It's going to be a cashless future, and a prominent San Antonio restaurant chain is ready to lead the way, News Radio 1200 WOAI reports.
Jim Guy Egbert, the President and CEO of the Bill Miller Barbecue chain, says he has made the decision to take his company 'cashless.' He says Bill Miller would be among the first chain restaurants in the country to make the move.
Egbert, who took over for long time Bill Miller CEO Balous Miller in January, says it makes sense for his company because cash is a drag on restaurant operations.
He says not only does the presence of cash in the restaurants invite crime, loss, and pilferage, but it is a time consuming pain in the neck for his managers, who should be doing more important things, like serving customers.

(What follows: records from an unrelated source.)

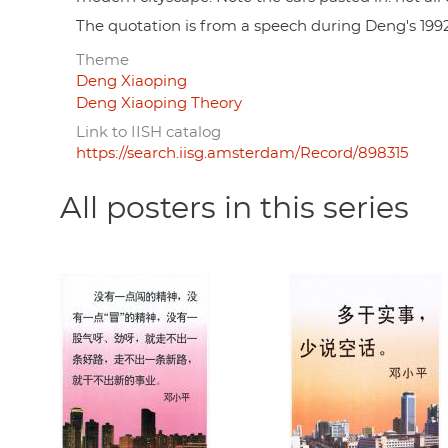
The quotation is from a speech during Deng's 199
Theme
Deng Xiaoping
Deng Xiaoping Theory
Link to IISH catalog
https://search.iisg.amsterdam/Record/898315
All posters in this series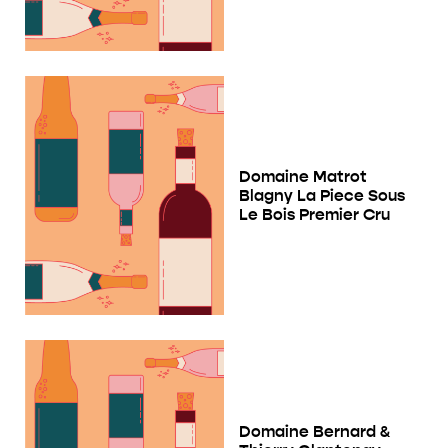
Domaine Matrot
Blagny La Piece Sous
Le Bois Premier Cru
Domaine Bernard &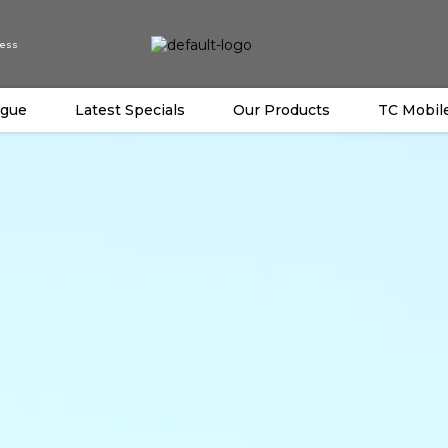
ess
ogue
Latest Specials
Our Products
TC Mobil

"Three or four times a day, our employees and our managers having to handle petty cash, counting the registered, cleaning the tills," he said. "About ten percent of our managers' time is spent handling cash."
Then he says the bulky cash has to be stored and transported to the bank, all of which has the potential to cause problems. As Egbert was being interviewed for this story he got word that one of his managers had been robbed.
Egbert says a startling 65% of his business is already cashless, as customers pay with debit or credit cards.
He says his goal now is to expand that to include any number of available payment apps, and he is working on the creation of a Bill Miller app that customers could use to pay through their smart devices, without having to utilize any cash or plastic.
"If we could be one of the first restaurants to maintain our speed of service, and while we are getting rid of the cash lower the time at the register, the speed of service will improve as well," he said.
Egbert says while some restaurant companies with a single or just a handful of outlets have already gone to cashless payment, for a chain like Bill Miller, which has 76 outlets in multiple cities, it would be a major accomplishment. He says he has set no date for the last Poor Boy to be paid for with cash money, he says that will be dependent on both the available technology, and the willingness of his customers to make the switch.
"If we were to go out tomorrow and say we are only going to accept one of these other forms of payment instead of cash, I think we would be thrown out to the curb by all our customers."